An Ortho-photo is a computed output that shows an orthographic representation of a surface in photographic form. An Ortho-mosaic takes input from multiple input photos and produces one output ortho-photo. The calculation of an ortho-photo takes into account the 3D surface representation, the 3D photo positions, and the camera characteristics to provide a distortion-free view of the surface in an orthographic projection. In other words, it is a photo that can be used as a 2D drawing.
Ortho-mosaics are especially useful with drone/UAV projects where tens to hundreds of photos are combined into one useful, accurate output photograph. We use the terms ortho-photo and ortho-mosaic interchangeably in PhotoModeler.
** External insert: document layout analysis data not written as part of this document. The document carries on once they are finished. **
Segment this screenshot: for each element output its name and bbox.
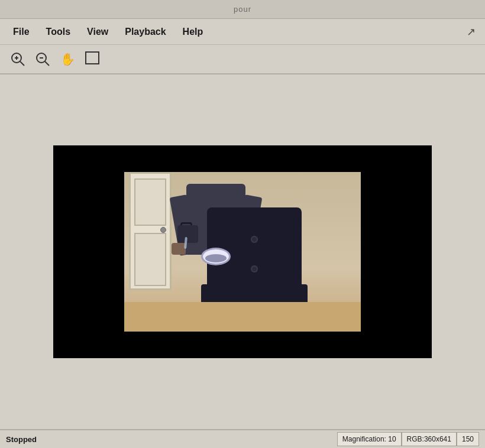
bowl: [201, 248, 231, 265]
scene: [124, 172, 361, 332]
chair-button-2: [252, 267, 257, 271]
door-panel-top: [134, 178, 166, 226]
magnification-field: Magnification: 10: [337, 432, 402, 446]
status-right: Magnification: 10 RGB:360x641 150: [337, 432, 479, 446]
value-field: 150: [457, 432, 479, 446]
title-bar: pour: [0, 0, 485, 19]
zoom-in-icon: [10, 51, 25, 67]
zoom-out-icon: [35, 51, 50, 67]
fit-icon: [85, 51, 100, 67]
app-title: pour: [234, 5, 251, 14]
status-text: Stopped: [6, 435, 337, 444]
bowl-contents: [205, 254, 227, 262]
svg-line-6: [45, 61, 49, 66]
status-bar: Stopped Magnification: 10 RGB:360x641 15…: [0, 429, 485, 448]
svg-line-3: [20, 61, 24, 66]
menu-view[interactable]: View: [79, 23, 117, 41]
floor: [124, 302, 361, 332]
video-frame: [124, 172, 361, 332]
menu-bar: File Tools View Playback Help ↗: [0, 19, 485, 45]
menu-tools[interactable]: Tools: [38, 23, 79, 41]
hand-icon: ✋: [60, 52, 75, 66]
person-hand-left: [172, 243, 186, 255]
restore-button[interactable]: ↗: [462, 23, 480, 41]
rgb-field: RGB:360x641: [402, 432, 457, 446]
menu-help[interactable]: Help: [174, 23, 212, 41]
video-container: [53, 145, 432, 358]
main-content: [0, 74, 485, 429]
menu-playback[interactable]: Playback: [117, 23, 174, 41]
chair-button-1: [252, 237, 257, 242]
menu-file[interactable]: File: [5, 23, 38, 41]
fit-button[interactable]: [82, 48, 103, 70]
door-panel-bottom: [134, 233, 166, 286]
zoom-out-button[interactable]: [32, 48, 53, 70]
door: [129, 172, 172, 290]
door-knob: [160, 227, 166, 233]
pan-button[interactable]: ✋: [57, 48, 78, 70]
toolbar: ✋: [0, 45, 485, 74]
zoom-in-button[interactable]: [7, 48, 28, 70]
svg-rect-7: [86, 52, 99, 64]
PhotoModeler’s ortho-photo capability had a significant revamp in version 2017. It has a superior color balancing system for a more consistent and better looking output; it is more efficient in speed and resources; and it can produce very large, detailed output without running out of memory.
Here are some examples of PhotoModeler’s ortho-photo capability (based on the 2017.0 and later releases).
- Large High Resolution
- Superior Color and Intensity Balancing
- Sharp Feature Rendering
- Geographic Coordinates / World File / GeoTIFF
Large High Resolution
PhotoModeler by using a combination of disk and memory can produce very large high resolution ortho-mosaics which can provide a lot of detail.
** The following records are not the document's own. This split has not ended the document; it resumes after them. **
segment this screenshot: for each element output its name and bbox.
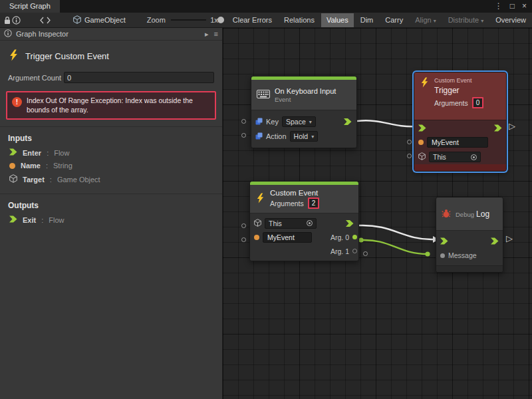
node-title: Custom Event	[270, 189, 319, 197]
window-menu-icon[interactable]: ⋮	[495, 0, 503, 13]
align-button[interactable]: Align▾	[410, 13, 441, 27]
graph-canvas[interactable]: On Keyboard Input Event Key Space ▾ Acti…	[223, 28, 532, 399]
key-dropdown[interactable]: Space ▾	[282, 116, 316, 127]
message-label: Message	[448, 251, 477, 259]
key-port-row: Key Space ▾	[255, 114, 352, 129]
distribute-button[interactable]: Distribute▾	[443, 13, 489, 27]
target-row: This	[418, 150, 502, 164]
message-input-port[interactable]	[440, 253, 445, 258]
key-value: Space	[286, 118, 306, 126]
error-message-text: Index Out Of Range Exception: Index was …	[27, 96, 210, 114]
argument-count-input[interactable]	[64, 72, 214, 83]
node-category: Debug	[456, 211, 474, 218]
event-name-row: MyEvent Arg. 0	[254, 230, 354, 244]
lightning-bolt-icon	[8, 49, 19, 63]
node-header: Debug Log	[436, 198, 503, 231]
dim-button[interactable]: Dim	[355, 13, 379, 27]
node-body: Key Space ▾ Action Hold ▾	[251, 110, 356, 148]
overview-button[interactable]: Overview	[490, 13, 531, 27]
node-category: Custom Event	[434, 77, 483, 84]
keyboard-icon	[257, 90, 270, 100]
port-colon: :	[46, 162, 48, 170]
arg1-output-port[interactable]	[352, 249, 357, 253]
carry-button[interactable]: Carry	[380, 13, 408, 27]
input-port-target: Target : Game Object	[0, 172, 222, 187]
node-header: Custom Event Trigger Arguments 0	[414, 72, 506, 120]
custom-event-target-input-port[interactable]	[241, 223, 246, 228]
action-dropdown[interactable]: Hold ▾	[290, 131, 319, 142]
port-colon: :	[47, 149, 49, 157]
lock-icon[interactable]	[3, 13, 12, 27]
outputs-section-header: Outputs	[0, 194, 222, 213]
action-input-port[interactable]	[241, 133, 246, 138]
gameobject-selector[interactable]: GameObject	[73, 15, 126, 25]
port-name: Name	[21, 162, 41, 170]
trigger-target-input-port[interactable]	[407, 154, 412, 158]
node-trigger-custom-event[interactable]: Custom Event Trigger Arguments 0 MyEvent	[414, 72, 507, 172]
code-icon[interactable]	[40, 13, 51, 27]
node-custom-event[interactable]: Custom Event Arguments 2 This MyEvent Ar…	[249, 181, 359, 261]
info-toggle-icon[interactable]	[12, 13, 21, 27]
port-name: Target	[23, 176, 45, 184]
key-label: Key	[266, 118, 279, 126]
panel-dock-icon[interactable]: ▸	[205, 30, 209, 39]
arg1-label: Arg. 1	[331, 247, 349, 255]
flow-output-port[interactable]	[344, 118, 352, 126]
node-error-bar	[414, 164, 506, 171]
target-picker-icon	[471, 154, 477, 160]
node-footer	[436, 265, 503, 272]
graph-toolbar: GameObject Zoom 1x Clear Errors Relation…	[0, 13, 532, 28]
arg1-outer-port[interactable]	[363, 251, 368, 256]
arguments-count-field[interactable]: 0	[472, 97, 484, 108]
string-port-icon	[418, 140, 424, 145]
tab-script-graph[interactable]: Script Graph	[0, 0, 60, 13]
arg0-output-port[interactable]	[352, 235, 357, 239]
clear-errors-button[interactable]: Clear Errors	[227, 13, 277, 27]
chevron-down-icon: ▾	[481, 18, 483, 24]
chevron-down-icon: ▾	[434, 18, 436, 24]
target-row: This	[254, 216, 354, 230]
event-name-field[interactable]: MyEvent	[427, 137, 488, 148]
graph-inspector-panel: Graph Inspector ▸ ≡ Trigger Custom Event…	[0, 28, 223, 399]
node-body: MyEvent This	[414, 120, 506, 164]
target-dropdown[interactable]: This	[265, 218, 317, 229]
flow-input-port[interactable]	[440, 237, 448, 245]
distribute-label: Distribute	[448, 16, 479, 24]
zoom-slider[interactable]	[171, 16, 206, 24]
flow-arrow-icon	[9, 215, 17, 224]
info-icon	[4, 29, 12, 39]
error-message-box: ! Index Out Of Range Exception: Index wa…	[6, 91, 216, 120]
target-dropdown[interactable]: This	[429, 152, 481, 162]
custom-event-name-input-port[interactable]	[241, 237, 246, 242]
maximize-icon[interactable]: □	[510, 0, 515, 13]
port-type: String	[53, 162, 72, 170]
gameobject-label: GameObject	[84, 16, 126, 24]
relations-button[interactable]: Relations	[279, 13, 320, 27]
flow-arrow-icon	[9, 148, 17, 157]
cube-icon	[254, 219, 261, 228]
flow-row	[418, 120, 502, 135]
event-name-field[interactable]: MyEvent	[263, 232, 312, 243]
cube-icon	[9, 174, 17, 184]
tab-label: Script Graph	[9, 2, 51, 10]
zoom-slider-knob[interactable]	[217, 17, 224, 23]
arguments-label: Arguments	[270, 200, 304, 207]
panel-menu-icon[interactable]: ≡	[214, 30, 218, 39]
flow-input-port[interactable]	[418, 124, 426, 132]
port-name: Enter	[23, 149, 41, 157]
flow-output-port[interactable]	[491, 237, 499, 245]
message-row: Message	[440, 248, 499, 263]
zoom-slider-track	[171, 19, 206, 21]
values-button[interactable]: Values	[321, 13, 354, 27]
node-debug-log[interactable]: Debug Log Message	[436, 197, 503, 273]
action-value: Hold	[294, 132, 309, 140]
close-icon[interactable]: ×	[522, 0, 527, 13]
flow-output-port[interactable]	[346, 219, 354, 227]
arg0-label: Arg. 0	[331, 233, 349, 241]
flow-output-port[interactable]	[494, 124, 502, 132]
key-input-port[interactable]	[241, 119, 246, 124]
trigger-name-input-port[interactable]	[407, 140, 412, 144]
arguments-count-field[interactable]: 2	[308, 198, 320, 209]
chevron-down-icon: ▾	[311, 134, 314, 140]
node-on-keyboard-input[interactable]: On Keyboard Input Event Key Space ▾ Acti…	[251, 76, 357, 148]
Here is an ortho-mosaic created from 24 overlapping photos at resolution close to original photos. The resulting image file is almost 2 giga pixels! The image is 50,000 across by 34,000 pixels down. We can’t display that image here so to illustrate we show the whole ortho scaled down and then a small area zoomed so you can see the detail.
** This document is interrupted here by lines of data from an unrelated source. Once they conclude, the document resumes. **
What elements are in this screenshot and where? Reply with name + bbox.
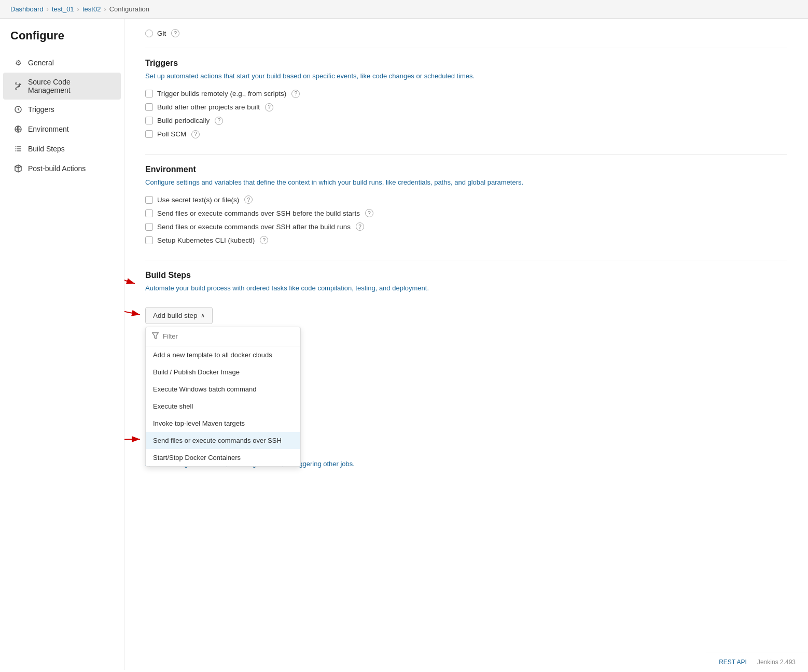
arrow-to-section (124, 240, 156, 302)
build-steps-section: Build Steps Automate your build process … (145, 271, 787, 324)
add-step-label: Add build step (153, 312, 198, 319)
clock-icon (13, 105, 23, 114)
list-icon (13, 144, 23, 153)
triggers-title: Triggers (145, 59, 787, 68)
trigger-help-3[interactable]: ? (191, 130, 200, 138)
box-icon (13, 164, 23, 173)
footer: REST API Jenkins 2.493 (706, 652, 808, 670)
trigger-row-3: Poll SCM ? (145, 130, 787, 138)
trigger-checkbox-1[interactable] (145, 103, 153, 111)
env-help-2[interactable]: ? (356, 222, 364, 231)
git-radio[interactable] (145, 30, 153, 37)
triggers-section: Triggers Set up automated actions that s… (145, 59, 787, 138)
env-label-1: Send files or execute commands over SSH … (157, 209, 360, 217)
env-label-3: Setup Kubernetes CLI (kubectl) (157, 236, 255, 244)
dropdown-item-6[interactable]: Start/Stop Docker Containers (146, 449, 300, 466)
rest-api-link[interactable]: REST API (719, 659, 747, 666)
sidebar-item-post-build[interactable]: Post-build Actions (3, 159, 121, 178)
trigger-checkbox-0[interactable] (145, 90, 153, 97)
git-label: Git (157, 30, 166, 37)
add-build-step-button[interactable]: Add build step ∧ (145, 307, 213, 324)
filter-row (146, 327, 300, 346)
build-step-dropdown: Add a new template to all docker clouds … (145, 327, 301, 467)
env-row-3: Setup Kubernetes CLI (kubectl) ? (145, 236, 787, 244)
build-steps-desc: Automate your build process with ordered… (145, 283, 787, 293)
gear-icon: ⚙ (13, 58, 23, 67)
sidebar-item-build-steps[interactable]: Build Steps (3, 139, 121, 159)
sidebar-item-source-code[interactable]: Source Code Management (3, 73, 121, 100)
env-row-0: Use secret text(s) or file(s) ? (145, 195, 787, 204)
env-label-2: Send files or execute commands over SSH … (157, 223, 351, 231)
environment-title: Environment (145, 165, 787, 174)
topbar-test01[interactable]: test_01 (52, 5, 74, 13)
trigger-row-2: Build periodically ? (145, 117, 787, 125)
topbar: Dashboard › test_01 › test02 › Configura… (0, 0, 808, 19)
sidebar-item-general[interactable]: ⚙ General (3, 53, 121, 73)
env-checkbox-0[interactable] (145, 196, 153, 204)
git-help-icon[interactable]: ? (171, 29, 179, 37)
trigger-help-0[interactable]: ? (291, 90, 300, 98)
topbar-current: Configuration (109, 5, 149, 13)
sidebar-label-general: General (28, 59, 54, 67)
add-build-step-container: Add build step ∧ A (145, 307, 213, 324)
sidebar-item-triggers[interactable]: Triggers (3, 100, 121, 119)
env-checkbox-2[interactable] (145, 223, 153, 231)
svg-marker-4 (152, 332, 158, 338)
trigger-checkbox-3[interactable] (145, 130, 153, 138)
dropdown-item-1[interactable]: Build / Publish Docker Image (146, 363, 300, 381)
sidebar-label-environment: Environment (28, 125, 69, 133)
trigger-label-1: Build after other projects are built (157, 103, 260, 111)
triggers-desc: Set up automated actions that start your… (145, 71, 787, 81)
env-row-1: Send files or execute commands over SSH … (145, 209, 787, 217)
sidebar-title: Configure (0, 29, 124, 53)
dropdown-item-3[interactable]: Execute shell (146, 398, 300, 415)
filter-icon (152, 332, 159, 341)
trigger-label-0: Trigger builds remotely (e.g., from scri… (157, 90, 286, 97)
trigger-row-0: Trigger builds remotely (e.g., from scri… (145, 90, 787, 98)
env-checkbox-1[interactable] (145, 209, 153, 217)
trigger-label-2: Build periodically (157, 117, 210, 124)
filter-input[interactable] (163, 332, 294, 340)
dropdown-item-2[interactable]: Execute Windows batch command (146, 381, 300, 398)
env-help-1[interactable]: ? (365, 209, 373, 217)
trigger-help-1[interactable]: ? (265, 103, 273, 111)
environment-section: Environment Configure settings and varia… (145, 165, 787, 245)
trigger-row-1: Build after other projects are built ? (145, 103, 787, 111)
topbar-test02[interactable]: test02 (82, 5, 101, 13)
sidebar-label-triggers: Triggers (28, 105, 54, 114)
sidebar-item-environment[interactable]: Environment (3, 119, 121, 139)
trigger-label-3: Poll SCM (157, 130, 186, 138)
main-content: Git ? Triggers Set up automated actions … (124, 19, 808, 670)
dropdown-item-0[interactable]: Add a new template to all docker clouds (146, 346, 300, 363)
sidebar-label-post-build: Post-build Actions (28, 164, 86, 173)
sidebar-label-scm: Source Code Management (28, 78, 110, 94)
dropdown-item-4[interactable]: Invoke top-level Maven targets (146, 415, 300, 432)
env-help-0[interactable]: ? (244, 195, 253, 204)
git-row: Git ? (145, 29, 787, 37)
env-label-0: Use secret text(s) or file(s) (157, 196, 239, 204)
trigger-checkbox-2[interactable] (145, 117, 153, 124)
globe-icon (13, 124, 23, 134)
dropdown-item-5[interactable]: Send files or execute commands over SSH (146, 432, 300, 449)
build-steps-title: Build Steps (145, 271, 787, 280)
chevron-up-icon: ∧ (201, 312, 205, 319)
env-help-3[interactable]: ? (260, 236, 268, 244)
jenkins-version: Jenkins 2.493 (757, 659, 796, 666)
env-row-2: Send files or execute commands over SSH … (145, 222, 787, 231)
trigger-help-2[interactable]: ? (215, 117, 223, 125)
environment-desc: Configure settings and variables that de… (145, 177, 787, 188)
branch-icon (13, 81, 23, 91)
sidebar-label-build-steps: Build Steps (28, 145, 65, 153)
topbar-dashboard[interactable]: Dashboard (10, 5, 44, 13)
sidebar: Configure ⚙ General Source Code Manageme… (0, 19, 124, 670)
Superior Color and Intensity Balancing
The ortho-mosaic algorithm optimizes color across the output as well as sharpness (see next section). In the following example you see some of the input photos at top (right out of the uav camera) with their color and intensity shifts. If the ortho-mosaic algorithm did not balance those the output would not look good with the mix of colors. The bottom shows the actual output from blending and balancing the photos.
Sharp Feature Rendering
When combining data from multiple source images into one output image there can be a situation where the photographic data does not line up and causes blurring or ghosting in the output. While it is difficult to completely remove this artifact, the PhotoModeler algorithm works to optimize sharpness while also balancing across photos (as shown above). The figure below shows what an algorithm that using normal blending might look like, and on the right the output from the PhotoModeler algorithm. Notice how much sharper it is.
Geographic Coordinates / World File / GeoTIFF
Often you’ll need the ortho-mosaic mapped to a particular geographic system (projection, datum, etc.). PhotoModeler UAS can output the ortho-mosaic with a World File or as a GeoTIFF that includes the information needed to tie the ortho-mosaic to a location on the earth.
In some situations there will be an object in your source photos that you don’t want to appear in your ortho-photo (cars on a road for example, or moving objects that appear in multiple photographs). To remove part of an image so it does not appear in the output ortho-photo, you ‘mask’ it. In this example, a subject was walking along a wall as the photographer was also moving (this is similar a car moving on a road under a moving drone). As result the subject appears in the ortho-photo multiple times and as ‘ghosts’. Masking the appropriate photos before ortho-photo generation removes this artifact.